Experiment 035
Capstone: training-free research arc (031–035)
Perf record: 035-research-capstone-2.json.
Cohere v3, 1M × 1024, cosine, Granite box.
The principle (stated, then confirmed)
"I don't think you're going to beat binarization QPS, so anything novel must be stacked on this principle — value-added."
Correct, and the data proves it. Binarization (1 bit/dim + popcount + tiling) is the throughput floor of this engine — 851 QPS. Every training-free technique we researched either (a) stacks on the binary funnel and adds value, or (b) lives in a different Pareto region (exact / very-high recall) that is useful but never competitive on QPS.
Consolidated frontier (this session's measured points)
| tier | config | recall@10 | QPS |
|---|---|---|---|
| binary value-add | rotated + tiled, C=1000 (029) | 0.996 | 845 |
| binary value-add | rotated + tiled, C=2000 (029) | 0.999 | 730 |
| binary value-add | binads C=4000, ADSampling rerank (034, untiled) | 0.999 | 463 |
| exact accelerator | PDX + ADSampling (033) | 0.999 | 37 |
| exact accelerator | PDX plain (032) | 1.000 | 18 |
| exact baseline | naive brute force | 1.000 | 9 |
What each technique did (all training-free)
| entry | technique (paper) | outcome |
|---|---|---|
| 031 | ADSampling (SIGMOD'23) | 2.16× exact scan @ 0.999, but bandwidth-limited on row-major |
| 032 | PDX layout (SIGMOD'25) | 2× exact scan, 3× lower latency — free, autovectorized |
| 033 | PDX + ADSampling | 4× naive exact @ 0.999 — layout restores the pruning speedup |
| 034 | ADSampling rerank on the binary funnel | +5–10% funnel QPS at high C, near-lossless |
| (026–029) | RaBitQ/ITQ rotation on binary | free recall; +64% effective via the Pareto shift |
The synthesis
Two clean conclusions, both consistent with the whole project:
-
The value-adds that matter stack on binary.

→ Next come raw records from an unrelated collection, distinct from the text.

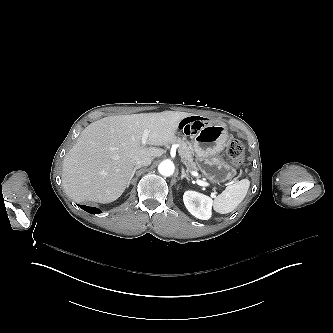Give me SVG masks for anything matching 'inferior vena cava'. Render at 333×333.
I'll return each instance as SVG.
<instances>
[{"mask_svg": "<svg viewBox=\"0 0 333 333\" xmlns=\"http://www.w3.org/2000/svg\"><path fill=\"white\" fill-rule=\"evenodd\" d=\"M153 158L151 157H145L141 158L137 161L136 166H149L152 163Z\"/></svg>", "mask_w": 333, "mask_h": 333, "instance_id": "inferior-vena-cava-1", "label": "inferior vena cava"}]
</instances>
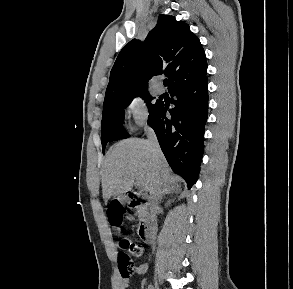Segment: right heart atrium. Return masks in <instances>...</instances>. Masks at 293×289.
<instances>
[{"instance_id": "d8ad5b80", "label": "right heart atrium", "mask_w": 293, "mask_h": 289, "mask_svg": "<svg viewBox=\"0 0 293 289\" xmlns=\"http://www.w3.org/2000/svg\"><path fill=\"white\" fill-rule=\"evenodd\" d=\"M126 113L132 121L135 130L144 128L148 124L149 112L144 99L140 96L131 98L126 104Z\"/></svg>"}]
</instances>
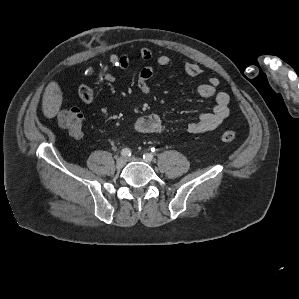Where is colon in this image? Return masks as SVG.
Returning <instances> with one entry per match:
<instances>
[{"label": "colon", "mask_w": 299, "mask_h": 299, "mask_svg": "<svg viewBox=\"0 0 299 299\" xmlns=\"http://www.w3.org/2000/svg\"><path fill=\"white\" fill-rule=\"evenodd\" d=\"M83 119V113L77 107L62 109L57 115L59 126L75 138L83 135ZM236 137L237 133L233 130H226L220 134V139L224 142H231Z\"/></svg>", "instance_id": "1"}]
</instances>
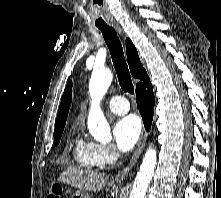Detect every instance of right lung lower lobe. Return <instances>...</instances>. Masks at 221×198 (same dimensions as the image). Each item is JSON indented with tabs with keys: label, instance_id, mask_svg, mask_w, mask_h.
Here are the masks:
<instances>
[{
	"label": "right lung lower lobe",
	"instance_id": "98d812e1",
	"mask_svg": "<svg viewBox=\"0 0 221 198\" xmlns=\"http://www.w3.org/2000/svg\"><path fill=\"white\" fill-rule=\"evenodd\" d=\"M136 102L137 107L141 113L144 125L146 130H150L153 112L155 97L153 94V88L150 82V79L142 82L139 86L136 87Z\"/></svg>",
	"mask_w": 221,
	"mask_h": 198
}]
</instances>
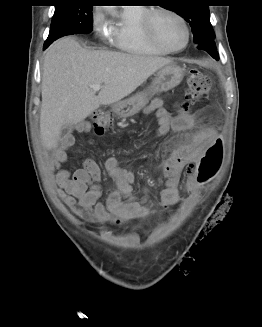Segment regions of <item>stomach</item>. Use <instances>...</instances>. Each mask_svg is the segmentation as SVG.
<instances>
[{
    "instance_id": "1",
    "label": "stomach",
    "mask_w": 262,
    "mask_h": 327,
    "mask_svg": "<svg viewBox=\"0 0 262 327\" xmlns=\"http://www.w3.org/2000/svg\"><path fill=\"white\" fill-rule=\"evenodd\" d=\"M183 76L184 71L181 67L175 63L168 64L157 72L148 90L114 103L112 109L119 117L134 116L148 104L155 94L168 91L179 85Z\"/></svg>"
}]
</instances>
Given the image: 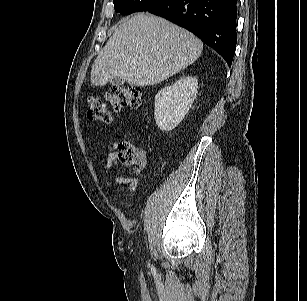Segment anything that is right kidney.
<instances>
[{
	"label": "right kidney",
	"instance_id": "ca27d5eb",
	"mask_svg": "<svg viewBox=\"0 0 307 301\" xmlns=\"http://www.w3.org/2000/svg\"><path fill=\"white\" fill-rule=\"evenodd\" d=\"M197 89V79L187 76L156 94L154 119L160 130L171 131L183 120L192 106Z\"/></svg>",
	"mask_w": 307,
	"mask_h": 301
}]
</instances>
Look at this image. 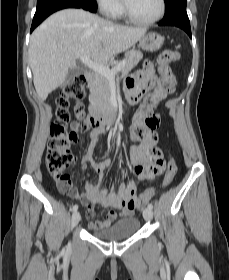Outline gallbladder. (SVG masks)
<instances>
[{"mask_svg": "<svg viewBox=\"0 0 229 280\" xmlns=\"http://www.w3.org/2000/svg\"><path fill=\"white\" fill-rule=\"evenodd\" d=\"M82 74V70L80 68H70L69 72L66 76V82H70L75 79V77Z\"/></svg>", "mask_w": 229, "mask_h": 280, "instance_id": "bac80fb5", "label": "gallbladder"}]
</instances>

The random rotation (026–029, from RaBitQ) gave free recall and reshaped the frontier; ADSampling rerank (034) makes the high-recall end of the funnel cheaper. Neither changes the fact that the popcount binary scan + tiling is the throughput engine — they make it reach higher recall per QPS. That's the right kind of win.
-
The exact accelerators (PDX, ADSampling, PDX+ADSampling) are a separate tier. 4× over brute force is a real result and genuinely useful when you need recall ≥ 0.999 that binary tops out below — but at ~20–40 QPS they are not, and were never going to be, in the binary funnel's league. Knowing where a technique lives on the Pareto is the point: PDX/ADSampling are the exact tier's accelerators, binary+rotation+tiling is the approximate tier's engine, and they serve different SLAs.
The deployable recommendation is unchanged and now sharper: rotated binary + tiling for throughput (0.996 @ 845 / 0.999 @ 730), with ADSampling rerank when over-retrieving hard for recall, and PDX(+ADSampling) only when the SLA demands near-exact results.
Open (still the highest-leverage, but harder)
The fast SIMD vpshufb/LUT kernel (parked since 011/028) is the one unbuilt piece
that would let RaBitQ's superior recall-per-bit (028) run at popcount speed — the
only remaining lever that could move the binary tier itself rather than stack
beside it. Everything tested here was training-free and CPU-portable.